[[ LISTED ENTRIES, beginning ]]

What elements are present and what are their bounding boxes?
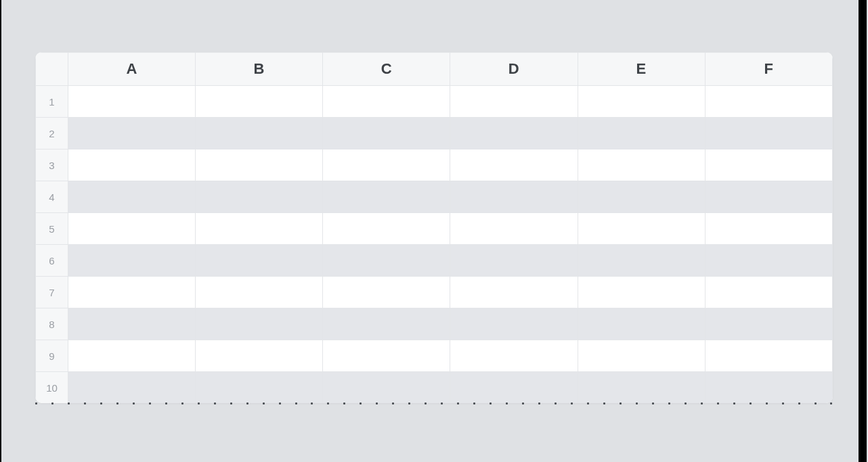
row-8: 8 bbox=[36, 308, 833, 340]
row-header-3[interactable]: 3 bbox=[36, 149, 68, 181]
cell-C5[interactable] bbox=[323, 213, 450, 245]
cell-B4[interactable] bbox=[196, 181, 323, 213]
cell-D3[interactable] bbox=[450, 149, 578, 181]
row-9: 9 bbox=[36, 340, 833, 372]
cell-C3[interactable] bbox=[323, 149, 450, 181]
cell-E6[interactable] bbox=[578, 245, 705, 277]
window-border-right bbox=[859, 0, 867, 462]
cell-C10[interactable] bbox=[323, 372, 450, 404]
cell-A2[interactable] bbox=[68, 118, 196, 149]
cell-B10[interactable] bbox=[196, 372, 323, 404]
col-header-A[interactable]: A bbox=[68, 53, 196, 86]
window-border-left bbox=[0, 0, 1, 462]
row-header-10[interactable]: 10 bbox=[36, 372, 68, 404]
cell-B8[interactable] bbox=[196, 308, 323, 340]
cell-E2[interactable] bbox=[578, 118, 705, 149]
cell-C9[interactable] bbox=[323, 340, 450, 372]
cell-B7[interactable] bbox=[196, 277, 323, 308]
cell-E10[interactable] bbox=[578, 372, 705, 404]
cell-A9[interactable] bbox=[68, 340, 196, 372]
cell-A7[interactable] bbox=[68, 277, 196, 308]
cell-D1[interactable] bbox=[450, 86, 578, 118]
cell-C8[interactable] bbox=[323, 308, 450, 340]
cell-C2[interactable] bbox=[323, 118, 450, 149]
cell-F10[interactable] bbox=[705, 372, 832, 404]
cell-F4[interactable] bbox=[705, 181, 832, 213]
cell-D5[interactable] bbox=[450, 213, 578, 245]
row-header-5[interactable]: 5 bbox=[36, 213, 68, 245]
cell-E1[interactable] bbox=[578, 86, 705, 118]
cell-E8[interactable] bbox=[578, 308, 705, 340]
spreadsheet-container: A B C D E F 1 2 bbox=[35, 52, 833, 403]
row-header-8[interactable]: 8 bbox=[36, 308, 68, 340]
cell-A1[interactable] bbox=[68, 86, 196, 118]
cell-E7[interactable] bbox=[578, 277, 705, 308]
col-header-C[interactable]: C bbox=[323, 53, 450, 86]
cell-C1[interactable] bbox=[323, 86, 450, 118]
row-6: 6 bbox=[36, 245, 833, 277]
cell-F9[interactable] bbox=[705, 340, 832, 372]
row-3: 3 bbox=[36, 149, 833, 181]
cell-A6[interactable] bbox=[68, 245, 196, 277]
cell-D4[interactable] bbox=[450, 181, 578, 213]
cell-E9[interactable] bbox=[578, 340, 705, 372]
row-2: 2 bbox=[36, 118, 833, 149]
column-header-row: A B C D E F bbox=[36, 53, 833, 86]
cell-D2[interactable] bbox=[450, 118, 578, 149]
spreadsheet-table: A B C D E F 1 2 bbox=[35, 52, 833, 403]
cell-D9[interactable] bbox=[450, 340, 578, 372]
cell-F1[interactable] bbox=[705, 86, 832, 118]
row-5: 5 bbox=[36, 213, 833, 245]
cell-E3[interactable] bbox=[578, 149, 705, 181]
col-header-F[interactable]: F bbox=[705, 53, 832, 86]
cell-B1[interactable] bbox=[196, 86, 323, 118]
cell-F2[interactable] bbox=[705, 118, 832, 149]
cell-B9[interactable] bbox=[196, 340, 323, 372]
cell-A10[interactable] bbox=[68, 372, 196, 404]
row-header-4[interactable]: 4 bbox=[36, 181, 68, 213]
cell-E5[interactable] bbox=[578, 213, 705, 245]
col-header-D[interactable]: D bbox=[450, 53, 578, 86]
cell-A5[interactable] bbox=[68, 213, 196, 245]
cell-B2[interactable] bbox=[196, 118, 323, 149]
cell-A8[interactable] bbox=[68, 308, 196, 340]
cell-C4[interactable] bbox=[323, 181, 450, 213]
cell-B6[interactable] bbox=[196, 245, 323, 277]
cell-B5[interactable] bbox=[196, 213, 323, 245]
cell-C7[interactable] bbox=[323, 277, 450, 308]
row-header-2[interactable]: 2 bbox=[36, 118, 68, 149]
cell-D7[interactable] bbox=[450, 277, 578, 308]
row-header-7[interactable]: 7 bbox=[36, 277, 68, 308]
row-1: 1 bbox=[36, 86, 833, 118]
cell-F3[interactable] bbox=[705, 149, 832, 181]
row-10: 10 bbox=[36, 372, 833, 404]
row-header-9[interactable]: 9 bbox=[36, 340, 68, 372]
cell-A4[interactable] bbox=[68, 181, 196, 213]
cell-B3[interactable] bbox=[196, 149, 323, 181]
row-4: 4 bbox=[36, 181, 833, 213]
cell-D6[interactable] bbox=[450, 245, 578, 277]
corner-cell[interactable] bbox=[36, 53, 68, 86]
cell-F5[interactable] bbox=[705, 213, 832, 245]
cell-F8[interactable] bbox=[705, 308, 832, 340]
cell-F7[interactable] bbox=[705, 277, 832, 308]
col-header-B[interactable]: B bbox=[196, 53, 323, 86]
cell-F6[interactable] bbox=[705, 245, 832, 277]
row-7: 7 bbox=[36, 277, 833, 308]
cell-D10[interactable] bbox=[450, 372, 578, 404]
col-header-E[interactable]: E bbox=[578, 53, 705, 86]
cell-E4[interactable] bbox=[578, 181, 705, 213]
row-header-1[interactable]: 1 bbox=[36, 86, 68, 118]
cell-A3[interactable] bbox=[68, 149, 196, 181]
cell-D8[interactable] bbox=[450, 308, 578, 340]
cell-C6[interactable] bbox=[323, 245, 450, 277]
row-header-6[interactable]: 6 bbox=[36, 245, 68, 277]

[[ LISTED ENTRIES, end ]]

**INSTRUCTIONS FOR THE TASK**
Omit the pictures, then give all the lines above again exactly.

**RESULT OF THIS EXERCISE**
What elements are present and what are their bounding boxes?
row-8: 8 bbox=[36, 308, 833, 340]
row-header-3[interactable]: 3 bbox=[36, 149, 68, 181]
cell-C5[interactable] bbox=[323, 213, 450, 245]
cell-B4[interactable] bbox=[196, 181, 323, 213]
cell-D3[interactable] bbox=[450, 149, 578, 181]
row-9: 9 bbox=[36, 340, 833, 372]
cell-C3[interactable] bbox=[323, 149, 450, 181]
cell-E6[interactable] bbox=[578, 245, 705, 277]
window-border-right bbox=[859, 0, 867, 462]
cell-C10[interactable] bbox=[323, 372, 450, 404]
cell-A2[interactable] bbox=[68, 118, 196, 149]
cell-B10[interactable] bbox=[196, 372, 323, 404]
col-header-A[interactable]: A bbox=[68, 53, 196, 86]
window-border-left bbox=[0, 0, 1, 462]
row-header-10[interactable]: 10 bbox=[36, 372, 68, 404]
cell-B8[interactable] bbox=[196, 308, 323, 340]
cell-E2[interactable] bbox=[578, 118, 705, 149]
cell-C9[interactable] bbox=[323, 340, 450, 372]
cell-B7[interactable] bbox=[196, 277, 323, 308]
cell-E10[interactable] bbox=[578, 372, 705, 404]
cell-A9[interactable] bbox=[68, 340, 196, 372]
cell-A7[interactable] bbox=[68, 277, 196, 308]
cell-D1[interactable] bbox=[450, 86, 578, 118]
cell-C8[interactable] bbox=[323, 308, 450, 340]
cell-C2[interactable] bbox=[323, 118, 450, 149]
cell-F10[interactable] bbox=[705, 372, 832, 404]
cell-F4[interactable] bbox=[705, 181, 832, 213]
cell-D5[interactable] bbox=[450, 213, 578, 245]
row-header-5[interactable]: 5 bbox=[36, 213, 68, 245]
cell-E1[interactable] bbox=[578, 86, 705, 118]
cell-E8[interactable] bbox=[578, 308, 705, 340]
spreadsheet-container: A B C D E F 1 2 bbox=[35, 52, 833, 403]
row-header-8[interactable]: 8 bbox=[36, 308, 68, 340]
cell-A1[interactable] bbox=[68, 86, 196, 118]
cell-E7[interactable] bbox=[578, 277, 705, 308]
col-header-C[interactable]: C bbox=[323, 53, 450, 86]
cell-C1[interactable] bbox=[323, 86, 450, 118]
row-6: 6 bbox=[36, 245, 833, 277]
cell-F9[interactable] bbox=[705, 340, 832, 372]
row-3: 3 bbox=[36, 149, 833, 181]
cell-A6[interactable] bbox=[68, 245, 196, 277]
cell-D4[interactable] bbox=[450, 181, 578, 213]
cell-E9[interactable] bbox=[578, 340, 705, 372]
row-2: 2 bbox=[36, 118, 833, 149]
column-header-row: A B C D E F bbox=[36, 53, 833, 86]
cell-D2[interactable] bbox=[450, 118, 578, 149]
spreadsheet-table: A B C D E F 1 2 bbox=[35, 52, 833, 403]
cell-D9[interactable] bbox=[450, 340, 578, 372]
cell-F1[interactable] bbox=[705, 86, 832, 118]
row-5: 5 bbox=[36, 213, 833, 245]
cell-E3[interactable] bbox=[578, 149, 705, 181]
col-header-F[interactable]: F bbox=[705, 53, 832, 86]
cell-B1[interactable] bbox=[196, 86, 323, 118]
cell-F2[interactable] bbox=[705, 118, 832, 149]
cell-B9[interactable] bbox=[196, 340, 323, 372]
cell-A10[interactable] bbox=[68, 372, 196, 404]
row-header-4[interactable]: 4 bbox=[36, 181, 68, 213]
cell-E5[interactable] bbox=[578, 213, 705, 245]
col-header-D[interactable]: D bbox=[450, 53, 578, 86]
cell-A5[interactable] bbox=[68, 213, 196, 245]
cell-B2[interactable] bbox=[196, 118, 323, 149]
cell-A8[interactable] bbox=[68, 308, 196, 340]
cell-C4[interactable] bbox=[323, 181, 450, 213]
cell-B6[interactable] bbox=[196, 245, 323, 277]
cell-B5[interactable] bbox=[196, 213, 323, 245]
cell-C7[interactable] bbox=[323, 277, 450, 308]
row-header-2[interactable]: 2 bbox=[36, 118, 68, 149]
cell-D7[interactable] bbox=[450, 277, 578, 308]
row-header-7[interactable]: 7 bbox=[36, 277, 68, 308]
row-1: 1 bbox=[36, 86, 833, 118]
cell-F3[interactable] bbox=[705, 149, 832, 181]
row-10: 10 bbox=[36, 372, 833, 404]
row-header-9[interactable]: 9 bbox=[36, 340, 68, 372]
cell-A4[interactable] bbox=[68, 181, 196, 213]
cell-B3[interactable] bbox=[196, 149, 323, 181]
row-4: 4 bbox=[36, 181, 833, 213]
cell-D6[interactable] bbox=[450, 245, 578, 277]
corner-cell[interactable] bbox=[36, 53, 68, 86]
cell-F5[interactable] bbox=[705, 213, 832, 245]
cell-F8[interactable] bbox=[705, 308, 832, 340]
cell-F7[interactable] bbox=[705, 277, 832, 308]
col-header-B[interactable]: B bbox=[196, 53, 323, 86]
cell-F6[interactable] bbox=[705, 245, 832, 277]
row-7: 7 bbox=[36, 277, 833, 308]
cell-D10[interactable] bbox=[450, 372, 578, 404]
col-header-E[interactable]: E bbox=[578, 53, 705, 86]
cell-E4[interactable] bbox=[578, 181, 705, 213]
row-header-1[interactable]: 1 bbox=[36, 86, 68, 118]
cell-A3[interactable] bbox=[68, 149, 196, 181]
cell-D8[interactable] bbox=[450, 308, 578, 340]
cell-C6[interactable] bbox=[323, 245, 450, 277]
row-header-6[interactable]: 6 bbox=[36, 245, 68, 277]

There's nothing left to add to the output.